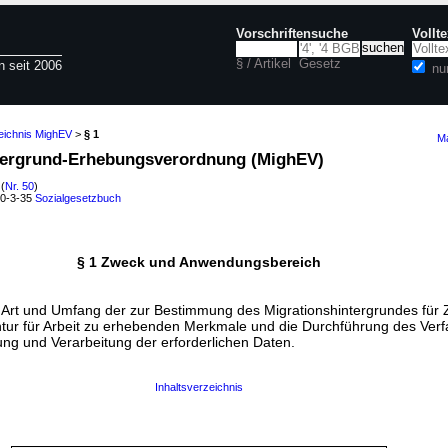
Vorschriftensuche
Vollt
§ / Artikel
Gesetz
n seit 2006
nu
zeichnis MighEV
>
§ 1
Ma
ntergrund-Erhebungsverordnung (MighEV)
(
Nr. 50
)
60-3-35
Sozialgesetzbuch
§ 1 Zweck und Anwendungsbereich
 Art und Umfang der zur Bestimmung des Migrationshintergrundes für
ntur für Arbeit zu erhebenden Merkmale und die Durchführung des Verf
ng und Verarbeitung der erforderlichen Daten.
Inhaltsverzeichnis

Task directions:
Extract the full listing exactly, with the pictures left out.

Written solution:
Vorschriftensuche
Vollt
§ / Artikel
Gesetz
n seit 2006
nu
zeichnis MighEV
>
§ 1
Ma
ntergrund-Erhebungsverordnung (MighEV)
(
Nr. 50
)
60-3-35
Sozialgesetzbuch
§ 1 Zweck und Anwendungsbereich
 Art und Umfang der zur Bestimmung des Migrationshintergrundes für
ntur für Arbeit zu erhebenden Merkmale und die Durchführung des Verf
ng und Verarbeitung der erforderlichen Daten.
Inhaltsverzeichnis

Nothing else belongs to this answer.